Dataset entries:
↓

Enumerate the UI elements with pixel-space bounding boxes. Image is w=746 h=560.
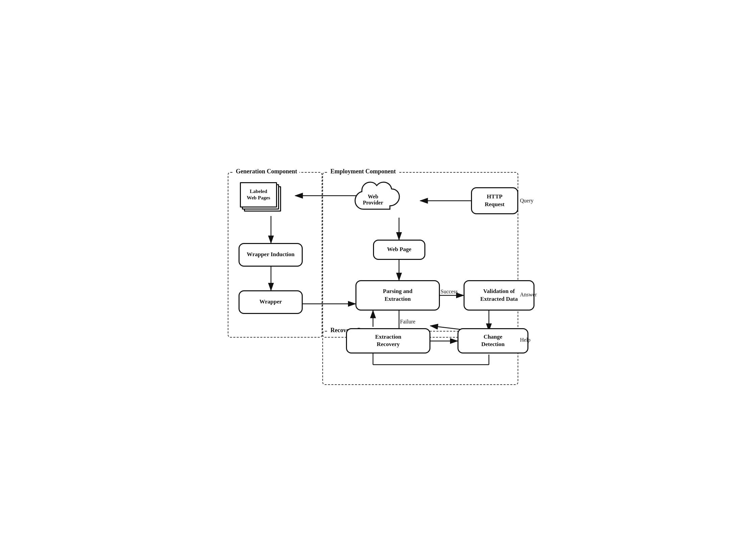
employment-component-label: Employment Component [328, 168, 398, 175]
validation-label: Validation ofExtracted Data [480, 288, 518, 302]
http-request-label: HTTPRequest [485, 193, 505, 208]
parsing-extraction-label: Parsing andExtraction [383, 288, 412, 302]
wrapper-induction-box: Wrapper Induction [239, 243, 303, 267]
failure-label: Failure [400, 319, 415, 325]
web-page-box: Web Page [373, 240, 425, 260]
query-label: Query [520, 198, 533, 204]
web-page-label: Web Page [387, 246, 411, 253]
wrapper-induction-label: Wrapper Induction [247, 251, 295, 258]
svg-text:Web: Web [368, 194, 378, 199]
extraction-recovery-label: ExtractionRecovery [375, 333, 401, 348]
generation-component-label: Generation Component [234, 168, 299, 175]
http-request-box: HTTPRequest [471, 187, 518, 214]
web-provider-cloud: Web Provider [346, 179, 400, 216]
labeled-web-pages-node: LabeledWeb Pages [239, 182, 282, 213]
extraction-recovery-box: ExtractionRecovery [346, 328, 430, 354]
labeled-web-pages-label: LabeledWeb Pages [240, 182, 277, 208]
success-label: Success [441, 289, 458, 295]
change-detection-label: ChangeDetection [481, 333, 505, 348]
help-label: Help [520, 337, 530, 343]
diagram-container: Generation Component Employment Componen… [221, 165, 525, 395]
parsing-extraction-box: Parsing andExtraction [355, 280, 440, 311]
wrapper-box: Wrapper [239, 290, 303, 314]
wrapper-label: Wrapper [259, 298, 282, 306]
svg-text:Provider: Provider [363, 200, 383, 205]
change-detection-box: ChangeDetection [457, 328, 528, 354]
answer-label: Answer [520, 292, 537, 298]
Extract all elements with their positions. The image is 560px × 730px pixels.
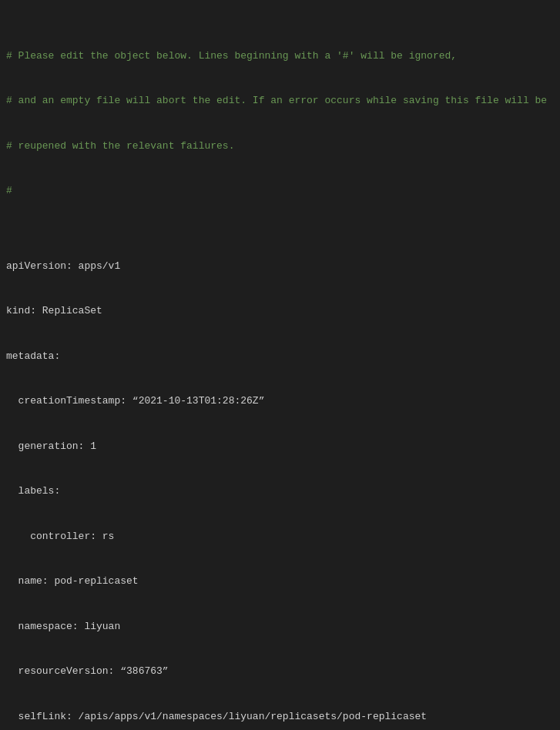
comment-line-3: # reupened with the relevant failures.: [6, 139, 554, 154]
line-generation: generation: 1: [6, 439, 554, 454]
comment-line-2: # and an empty file will abort the edit.…: [6, 93, 554, 109]
line-namespace: namespace: liyuan: [6, 619, 554, 635]
comment-line-4: #: [6, 183, 554, 199]
line-api-version: apiVersion: apps/v1: [6, 259, 554, 274]
line-labels: labels:: [6, 484, 554, 499]
line-resource-version: resourceVersion: “386763”: [6, 664, 554, 679]
line-metadata: metadata:: [6, 349, 554, 364]
line-self-link: selfLink: /apis/apps/v1/namespaces/liyua…: [6, 709, 554, 725]
comment-line-1: # Please edit the object below. Lines be…: [6, 49, 554, 64]
line-controller: controller: rs: [6, 529, 554, 544]
line-creation-ts: creationTimestamp: “2021-10-13T01:28:26Z…: [6, 393, 554, 409]
editor-container: # Please edit the object below. Lines be…: [0, 0, 560, 730]
line-kind: kind: ReplicaSet: [6, 303, 554, 319]
line-name: name: pod-replicaset: [6, 574, 554, 589]
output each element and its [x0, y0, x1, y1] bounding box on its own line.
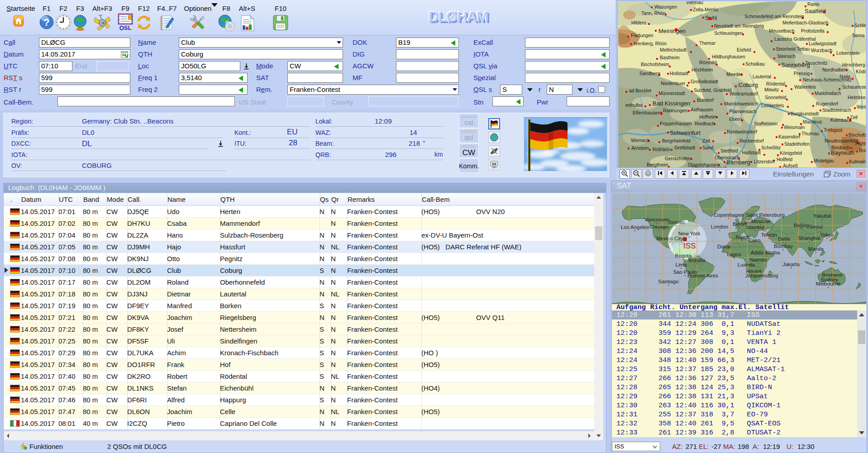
svg-text:Maroldsweisach: Maroldsweisach — [724, 101, 758, 106]
svg-text:Copenhagen: Copenhagen — [714, 212, 744, 218]
svg-text:Münnerstadt: Münnerstadt — [658, 91, 685, 96]
svg-text:ISS: ISS — [683, 242, 696, 250]
svg-text:Neuhaus-Schierschnitz: Neuhaus-Schierschnitz — [803, 77, 852, 82]
svg-text:Rannungen: Rannungen — [663, 108, 687, 113]
svg-text:Zella-Mehlis: Zella-Mehlis — [693, 7, 719, 12]
svg-text:Werneck: Werneck — [631, 138, 650, 143]
svg-text:Chicago: Chicago — [649, 224, 668, 229]
svg-text:Mistelgau: Mistelgau — [814, 158, 834, 163]
svg-text:Lima: Lima — [676, 262, 687, 267]
svg-text:Tanna bei S: Tanna bei S — [852, 33, 866, 38]
svg-text:Schmiedefeld am Rennsteig: Schmiedefeld am Rennsteig — [744, 14, 804, 19]
svg-text:Jakarta: Jakarta — [782, 262, 800, 267]
svg-text:Tripoli: Tripoli — [735, 234, 749, 240]
svg-text:Stadelhofen: Stadelhofen — [784, 141, 810, 147]
svg-text:Kasendorf: Kasendorf — [778, 134, 800, 139]
svg-text:Dakar: Dakar — [717, 244, 731, 249]
svg-text:Kulmain: Kulmain — [849, 159, 866, 164]
svg-text:Lautertal: Lautertal — [753, 74, 771, 79]
svg-text:Fichtell: Fichtell — [855, 141, 866, 146]
svg-text:Thurnau: Thurnau — [801, 131, 819, 136]
svg-text:Buenos Aires: Buenos Aires — [687, 273, 718, 278]
svg-text:Moscow: Moscow — [751, 219, 771, 224]
svg-text:Röthlein: Röthlein — [653, 147, 670, 152]
svg-text:DX: DX — [492, 162, 496, 166]
svg-text:Wurzbach: Wurzbach — [811, 48, 832, 53]
svg-text:Stettfeld: Stettfeld — [720, 148, 738, 153]
svg-text:Bischofsgrün: Bischofsgrün — [849, 132, 866, 138]
svg-text:Bamberg: Bamberg — [726, 159, 750, 166]
svg-text:Tann, Rhön: Tann, Rhön — [641, 10, 666, 16]
svg-text:Lagos: Lagos — [727, 252, 741, 257]
svg-text:Wallenfels: Wallenfels — [794, 84, 816, 90]
svg-text:Kulmbach: Kulmbach — [830, 117, 852, 123]
svg-text:Luanda: Luanda — [738, 262, 755, 267]
svg-text:Mellrichstadt: Mellrichstadt — [660, 47, 687, 52]
svg-text:Niederlauer: Niederlauer — [661, 81, 686, 86]
svg-text:Steinach: Steinach — [777, 53, 796, 59]
svg-text:Mainleus: Mainleus — [803, 119, 822, 124]
svg-text:Meeder: Meeder — [726, 72, 743, 77]
svg-text:Aufseß: Aufseß — [783, 163, 798, 168]
svg-text:Mitwitz: Mitwitz — [764, 87, 779, 92]
svg-text:Litzendorf: Litzendorf — [754, 159, 775, 164]
svg-text:Burgkunstadt: Burgkunstadt — [791, 111, 819, 116]
svg-text:Riedbach: Riedbach — [695, 121, 715, 126]
svg-text:Saint Petersburg: Saint Petersburg — [746, 212, 785, 218]
svg-text:Meuselbach: Meuselbach — [769, 28, 795, 33]
svg-text:ad Bocklet: ad Bocklet — [629, 88, 651, 93]
svg-text:Schauenstein: Schauenstein — [842, 84, 866, 90]
svg-text:Probstzella: Probstzella — [801, 28, 825, 33]
svg-text:Bombay: Bombay — [774, 243, 793, 249]
svg-text:Schweinfurt: Schweinfurt — [670, 129, 701, 136]
svg-text:Hollfeld: Hollfeld — [777, 157, 792, 162]
svg-text:Ebern: Ebern — [729, 116, 742, 122]
svg-text:Hofheim: Hofheim — [699, 114, 717, 119]
svg-text:Schalkau: Schalkau — [745, 61, 765, 67]
svg-text:Yakutsk: Yakutsk — [813, 213, 831, 219]
svg-text:Vancouver: Vancouver — [644, 217, 669, 222]
svg-text:Lobenstein: Lobenstein — [836, 50, 860, 56]
svg-text:Stadtsteinach: Stadtsteinach — [822, 107, 851, 113]
svg-text:Saalfeld: Saalfeld — [805, 8, 826, 14]
svg-text:Arnstein: Arnstein — [631, 145, 649, 151]
svg-text:Ranis: Ranis — [807, 1, 820, 7]
svg-text:Schleusingen: Schleusingen — [714, 30, 743, 36]
svg-text:Lichtenfels: Lichtenfels — [761, 103, 784, 108]
svg-text:Pressig: Pressig — [794, 71, 810, 76]
svg-text:Großeibstadt: Großeibstadt — [691, 79, 718, 84]
svg-text:Teuschnitz: Teuschnitz — [805, 60, 828, 66]
svg-text:Bischofsheim: Bischofsheim — [641, 62, 669, 67]
svg-text:Beijing: Beijing — [794, 223, 810, 228]
svg-text:Manila: Manila — [808, 246, 824, 252]
svg-text:Sandberg: Sandberg — [639, 71, 660, 76]
svg-text:Wasungen: Wasungen — [654, 4, 677, 10]
svg-text:Poppenhausen: Poppenhausen — [660, 121, 692, 126]
svg-text:Bayreuth: Bayreuth — [831, 149, 854, 156]
svg-text:Bastheim: Bastheim — [660, 55, 680, 60]
svg-text:Meiningen: Meiningen — [658, 28, 686, 34]
svg-text:Römhild: Römhild — [699, 60, 717, 65]
svg-text:Bergrheinfeld: Bergrheinfeld — [662, 138, 691, 143]
svg-text:Bad Kissingen: Bad Kissingen — [653, 100, 690, 107]
svg-text:Ludwigsstadt: Ludwigsstadt — [809, 41, 836, 46]
svg-text:Johannesburg: Johannesburg — [745, 273, 778, 278]
svg-text:Coburg: Coburg — [739, 81, 758, 88]
svg-text:Mexico City: Mexico City — [656, 236, 683, 241]
svg-text:Weißd: Weißd — [857, 104, 866, 110]
svg-text:Steinheid Tettau: Steinheid Tettau — [776, 46, 810, 52]
svg-text:QSL: QSL — [119, 24, 132, 30]
svg-text:Addis Ababa: Addis Ababa — [751, 250, 780, 255]
svg-text:?: ? — [43, 17, 49, 28]
svg-text:Grettstadt: Grettstadt — [674, 145, 695, 150]
svg-text:Fladungen: Fladungen — [631, 33, 653, 38]
svg-text:Sulzfeld, Grabfeld: Sulzfeld, Grabfeld — [694, 87, 732, 93]
svg-text:Elfershausen: Elfershausen — [633, 110, 660, 115]
svg-text:Königsfeld: Königsfeld — [780, 150, 802, 156]
svg-text:Rentweinsdorf: Rentweinsdorf — [727, 129, 757, 134]
svg-text:Berlin: Berlin — [733, 221, 746, 227]
svg-text:Los Angeles: Los Angeles — [621, 224, 649, 230]
svg-text:Tehran: Tehran — [761, 232, 777, 238]
svg-text:Shanghai: Shanghai — [798, 235, 820, 241]
svg-text:Bergtheim: Bergtheim — [647, 162, 668, 167]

↑

> _WORK TASK_: Wherever a line above contains "Lines", copy that line.

> _EXERCISE OUTPUT_:
comment-line-1: # Please edit the object below. Lines be…: [6, 49, 554, 64]
editor-container: # Please edit the object below. Lines be…: [0, 0, 560, 730]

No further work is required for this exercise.